**DATASET EXTRACT**
Content starts

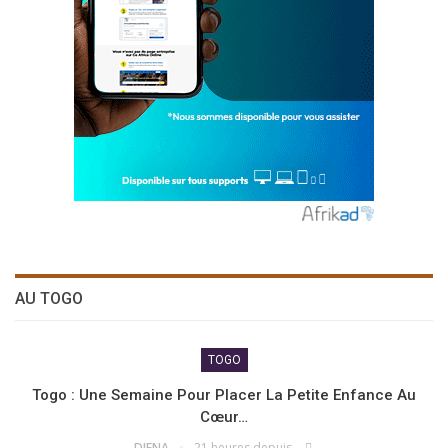
AU TOGO
TOGO
Togo : Une Semaine Pour Placer La Petite Enfance Au
Cœur…
DJENA
21 heures depuis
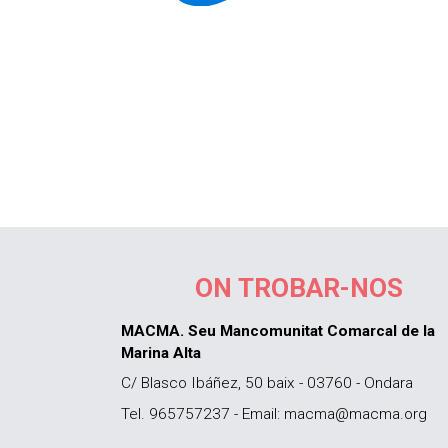
ON TROBAR-NOS
MACMA. Seu Mancomunitat Comarcal de la
Marina Alta
C/ Blasco Ibáñez, 50 baix - 03760 - Ondara
Tel. 965757237 - Email: macma@macma.org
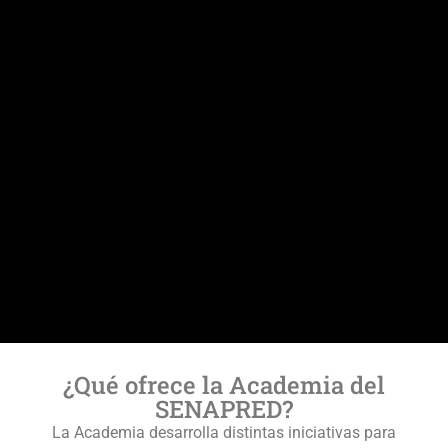
¿Qué ofrece la Academia del
SENAPRED?
La Academia desarrolla distintas iniciativas para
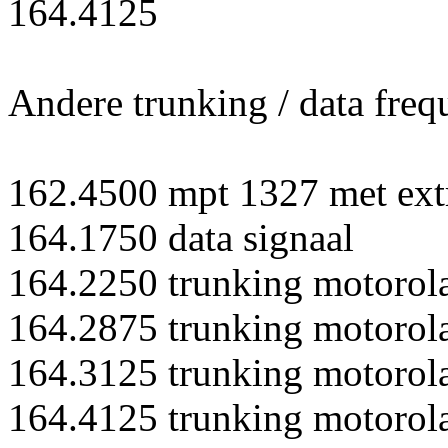
164.4125
Andere trunking / data freq
162.4500 mpt 1327 met ext
164.1750 data signaal
164.2250 trunking motorola
164.2875 trunking motorola
164.3125 trunking motorola
164.4125 trunking motorola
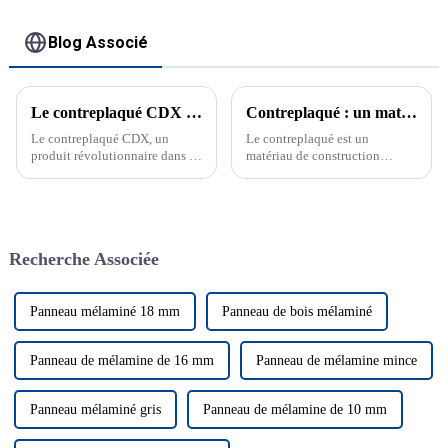
Blog Associé
Le contreplaqué CDX révolutionne l'industrie de la construction
Contreplaqué : un matériau de construction polyvalent et fiable
Le contreplaqué CDX, un
Le contreplaqué est un
produit révolutionnaire dans le
matériau de construction
monde de la construction, offre
polyvalent et fiable. Découvrez
une durabilité et une
ses avantages et ses
polyvalence inégalées. Cet
applications dans la
article...
construction et la conception.
Le contreplaqué, un matériau
Recherche Associée
de construction polyvalent et
fiable, offre de nombreux
avantages...
Panneau mélaminé 18 mm
Panneau de bois mélaminé
Panneau de mélamine de 16 mm
Panneau de mélamine mince
Panneau mélaminé gris
Panneau de mélamine de 10 mm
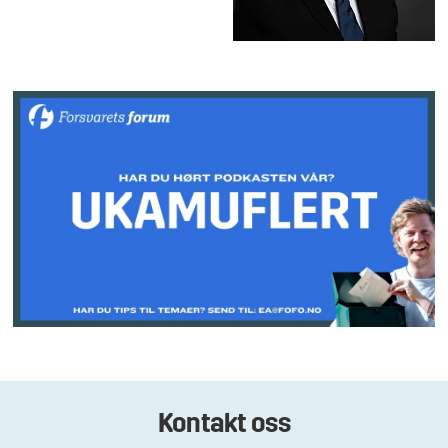
Kontakt oss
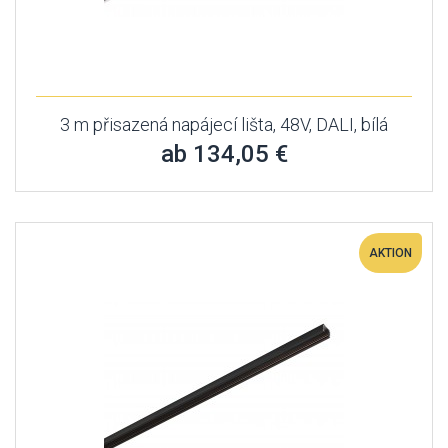
3 m přisazená napájecí lišta, 48V, DALI, bílá
ab 134,05 €
AKTION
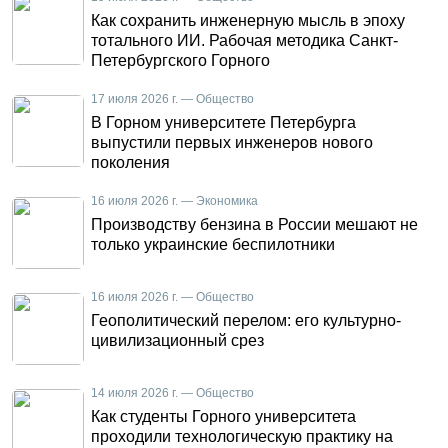
Как сохранить инженерную мысль в эпоху
тотального ИИ. Рабочая методика Санкт-
Петербургского Горного
17 июля 2026 г. — Общество
В Горном университете Петербурга
выпустили первых инженеров нового
поколения
16 июля 2026 г. — Экономика
Производству бензина в России мешают не
только украинские беспилотники
16 июля 2026 г. — Общество
Геополитический перелом: его культурно-
цивилизационный срез
14 июля 2026 г. — Общество
Как студенты Горного университета
проходили технологическую практику на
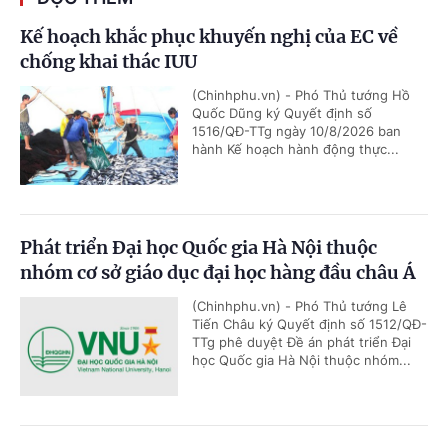
Kế hoạch khắc phục khuyến nghị của EC về
chống khai thác IUU
(Chinhphu.vn) - Phó Thủ tướng Hồ
Quốc Dũng ký Quyết định số
1516/QĐ-TTg ngày 10/8/2026 ban
hành Kế hoạch hành động thực...
Phát triển Đại học Quốc gia Hà Nội thuộc
nhóm cơ sở giáo dục đại học hàng đầu châu Á
(Chinhphu.vn) - Phó Thủ tướng Lê
Tiến Châu ký Quyết định số 1512/QĐ-
TTg phê duyệt Đề án phát triển Đại
học Quốc gia Hà Nội thuộc nhóm...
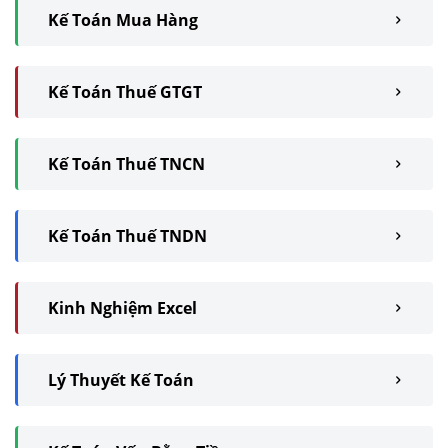
Kế Toán Mua Hàng
Kế Toán Thuế GTGT
Kế Toán Thuế TNCN
Kế Toán Thuế TNDN
Kinh Nghiệm Excel
Lý Thuyết Kế Toán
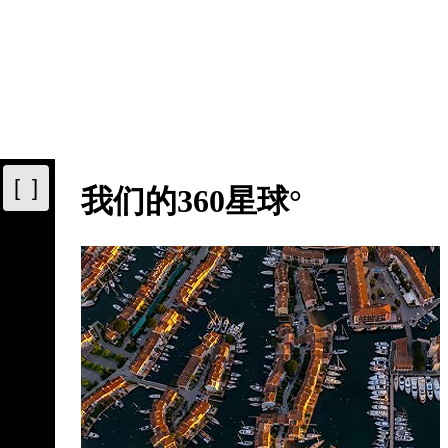
[ ]
我们的360星球°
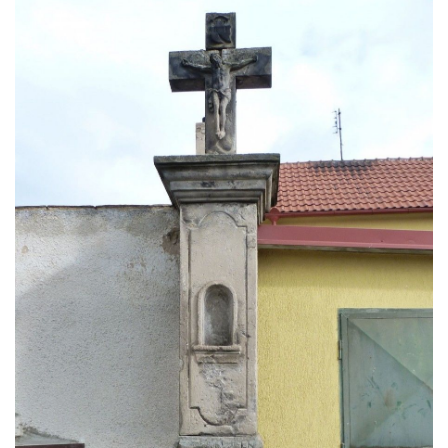
Kříž u Obrázku severovýchodně od
Práchně
Kříž na rozcestí u domu čp. 283 v Dolním
Podluží
Görnerův kříž u silnice č. 264 v Dolním
Podluží
Kříž u domu čp. 155 v Chřibské
Údajný kříž u domu čp. 283 ve Chřibské
Kříž jižně od Bukolu
Kříž na návsi v Bukolu
Centrální kříž hřbitova v Hrobčicích
Kříž u silnice z Chouče do Mirošovic
Centrální kříž hřbitova v Chouči
Kříž na rozcestí v Záluží
Kříž v ulici V Zátiší v Dobříni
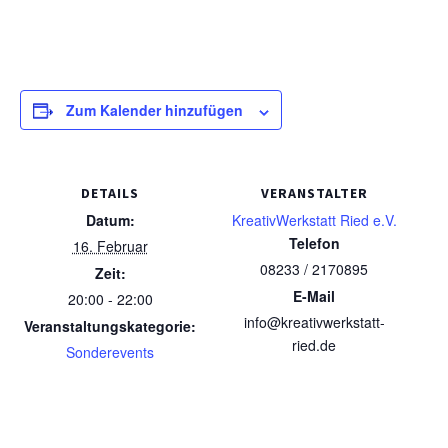
Zum Kalender hinzufügen
DETAILS
VERANSTALTER
Datum:
KreativWerkstatt Ried e.V.
Telefon
16. Februar
08233 / 2170895
Zeit:
E-Mail
20:00 - 22:00
info@kreativwerkstatt-
Veranstaltungskategorie:
ried.de
Sonderevents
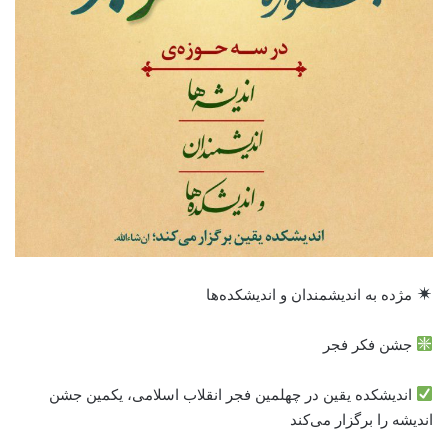
مژده به اندیشمندان و اندیشکده‌ها
جشن فکر فجر
اندیشکده یقین در چهلمین فجر انقلاب اسلامی، یکمین جشن
اندیشه را برگزار می‌کند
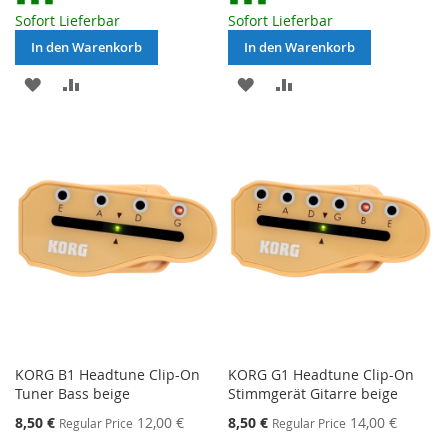
Sofort Lieferbar
Sofort Lieferbar
In den Warenkorb
In den Warenkorb
MERKEN
ZUR
MERKEN
ZUR
VERGLEICHSLISTE
VERGLEICHSLISTE
HINZUFÜGEN
HINZUFÜGEN
KORG B1 Headtune Clip-On
KORG G1 Headtune Clip-On
Tuner Bass beige
Stimmgerät Gitarre beige
Special
Special
8,50 €
12,00 €
8,50 €
14,00 €
Regular Price
Regular Price
Price
Price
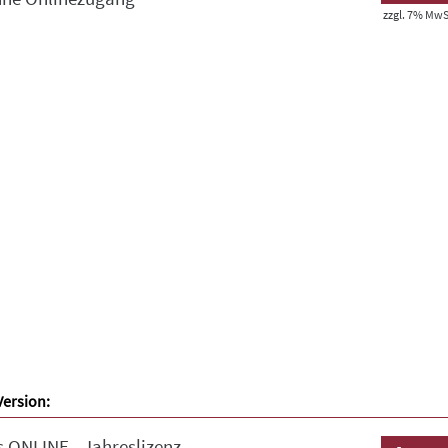
zzgl. 7% MwSt
Version:
 ONLINE - Jahreslizenz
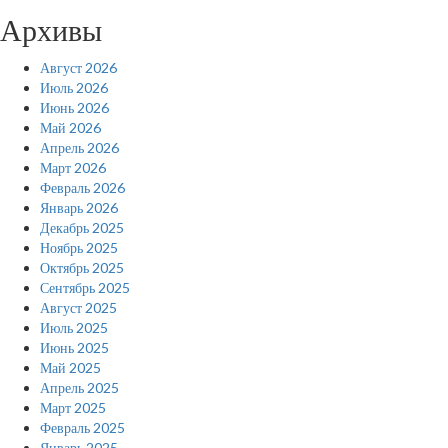
Архивы
Август 2026
Июль 2026
Июнь 2026
Май 2026
Апрель 2026
Март 2026
Февраль 2026
Январь 2026
Декабрь 2025
Ноябрь 2025
Октябрь 2025
Сентябрь 2025
Август 2025
Июль 2025
Июнь 2025
Май 2025
Апрель 2025
Март 2025
Февраль 2025
Январь 2025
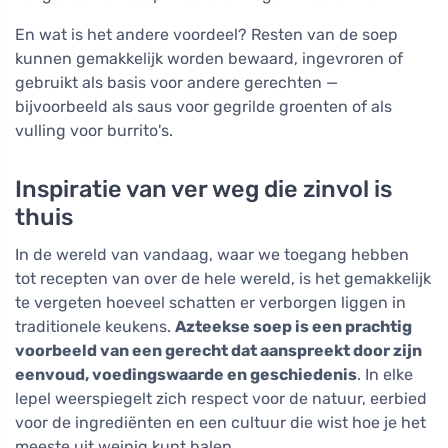
En wat is het andere voordeel? Resten van de soep
kunnen gemakkelijk worden bewaard, ingevroren of
gebruikt als basis voor andere gerechten —
bijvoorbeeld als saus voor gegrilde groenten of als
vulling voor burrito's.
Inspiratie van ver weg die zinvol is
thuis
In de wereld van vandaag, waar we toegang hebben
tot recepten van over de hele wereld, is het gemakkelijk
te vergeten hoeveel schatten er verborgen liggen in
traditionele keukens.
Azteekse soep is een prachtig
voorbeeld van een gerecht dat aanspreekt door zijn
eenvoud, voedingswaarde en geschiedenis
. In elke
lepel weerspiegelt zich respect voor de natuur, eerbied
voor de ingrediënten en een cultuur die wist hoe je het
meeste uit weinig kunt halen.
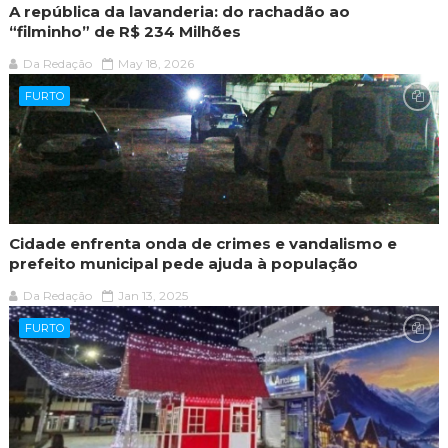
A república da lavanderia: do rachadão ao
“filminho” de R$ 234 Milhões
Da Redação
May 18, 2026
FURTO
Cidade enfrenta onda de crimes e vandalismo e
prefeito municipal pede ajuda à população
Da Redação
Jan 13, 2025
FURTO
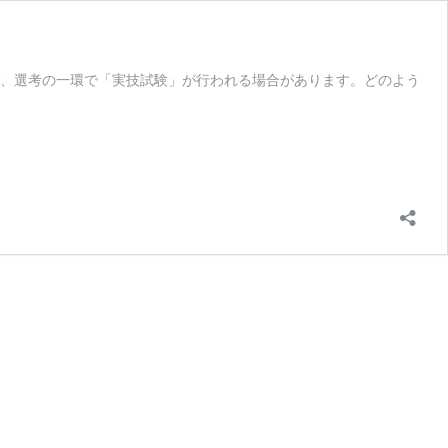
ない「面接」ですが、選考の一環で「実技試験」が行われる場合があります。どのよう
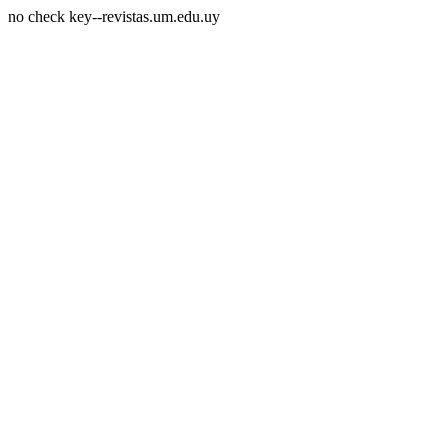
no check key--revistas.um.edu.uy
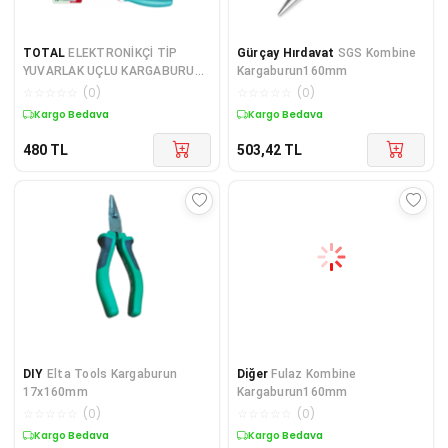
TOTAL
ELEKTRONİKÇİ TİP
Gürçay Hırdavat
SGS Kombine
YUVARLAK UÇLU KARGABURUN
Kargaburun160mm
115MM THTMN656 Yüksek K
☆
☆
☆
☆
☆
(
0
)
☆
☆
☆
☆
☆
(
0
)
Kargo Bedava
Kargo Bedava
480
TL
503,42
TL
DIY
Elta Tools Kargaburun
Diğer
Fulaz Kombine
17x160mm
Kargaburun160mm
☆
☆
☆
☆
☆
(
0
)
☆
☆
☆
☆
☆
(
0
)
Kargo Bedava
Kargo Bedava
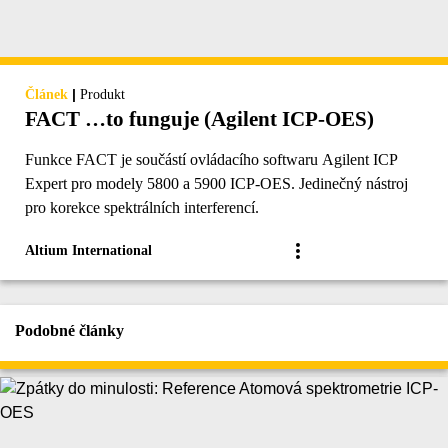
|
Článek
Produkt
FACT …to funguje (Agilent ICP-OES)
Funkce FACT je součástí ovládacího softwaru Agilent ICP
Expert pro modely 5800 a 5900 ICP-OES. Jedinečný nástroj
pro korekce spektrálních interferencí.
Altium International
Podobné články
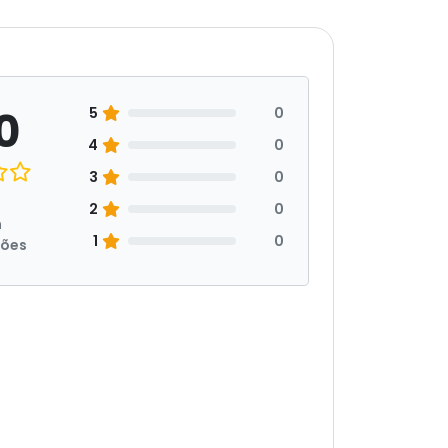
0
5
0
4
0
3
0
2
0
m
1
0
ções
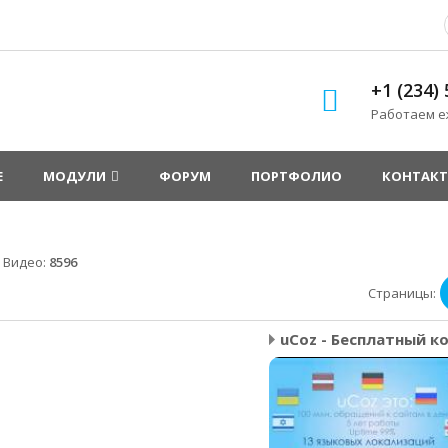
+1 (234)
Работаем еж
Е
МОДУЛИ
ФОРУМ
ПОРТФОЛИО
КОНТАК
»
Видео
:
8596
Страницы
:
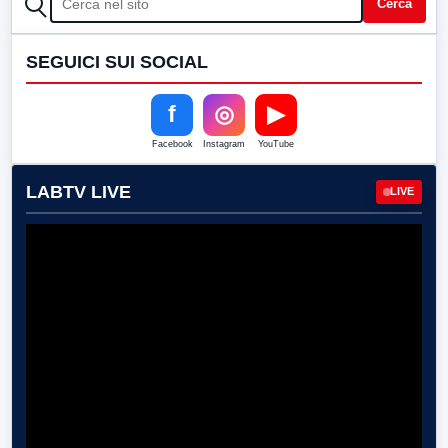
Cerca
SEGUICI SUI SOCIAL
f
◎
▶
Facebook
Instagram
YouTube
LABTV LIVE
LIVE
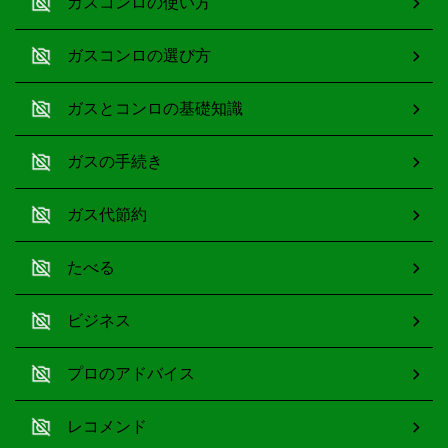
ガスコンロの使い方
ガスコンロの選び方
ガスとコンロの基礎知識
ガスの手続き
ガス代節約
たべる
ビジネス
プロのアドバイス
レコメンド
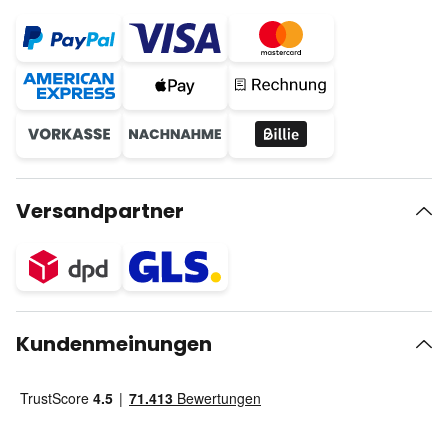
Versandpartner
Kundenmeinungen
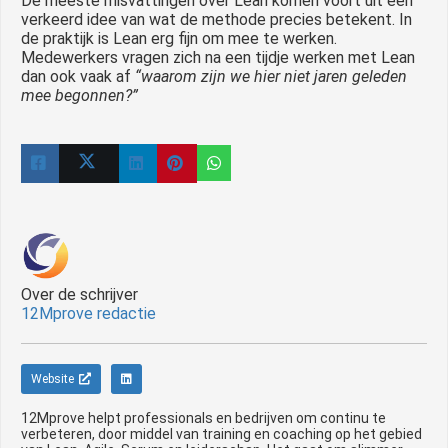
De meeste misvattingen over Lean komen voort uit een
verkeerd idee van wat de methode precies betekent. In
de praktijk is Lean erg fijn om mee te werken.
Medewerkers vragen zich na een tijdje werken met Lean
dan ook vaak af
“waarom zijn we hier niet jaren geleden
mee begonnen?”
Over de schrijver
12Mprove redactie
Website
12Mprove helpt professionals en bedrijven om continu te
verbeteren, door middel van training en coaching op het gebied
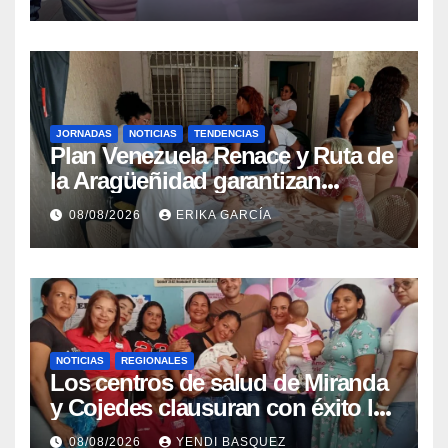
epidemiológica
JORNADAS
NOTICIAS
TENDENCIAS
Plan Venezuela Renace y Ruta de
la Aragüeñidad garantizan
atención médica integral en
08/08/2026
ERIKA GARCÍA
Aragua
NOTICIAS
REGIONALES
Los centros de salud de Miranda
y Cojedes clausuran con éxito la
Semana Mundial de la Lactancia
08/08/2026
YENDI BASQUEZ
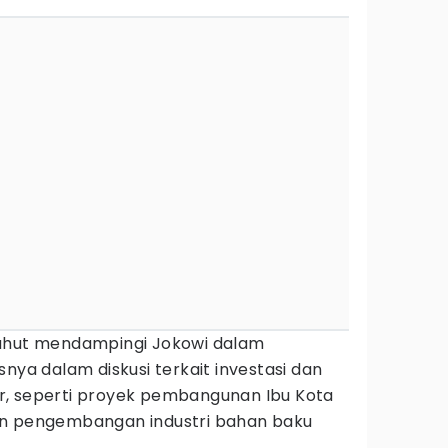
Luhut mendampingi Jokowi dalam
nya dalam diskusi terkait investasi dan
r, seperti proyek pembangunan Ibu Kota
an pengembangan industri bahan baku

Content ends

**EXERCISE GOAL**
Since only part of the listing is wanted, copy exactly the lines from the one holding "17 июля 2026 г. — Общество" to the one holding "Как студенты Горного университета", both included.

**ANSWER TO THIS EXERCISE**
17 июля 2026 г. — Общество
В Горном университете Петербурга
выпустили первых инженеров нового
поколения
16 июля 2026 г. — Экономика
Производству бензина в России мешают не
только украинские беспилотники
16 июля 2026 г. — Общество
Геополитический перелом: его культурно-
цивилизационный срез
14 июля 2026 г. — Общество
Как студенты Горного университета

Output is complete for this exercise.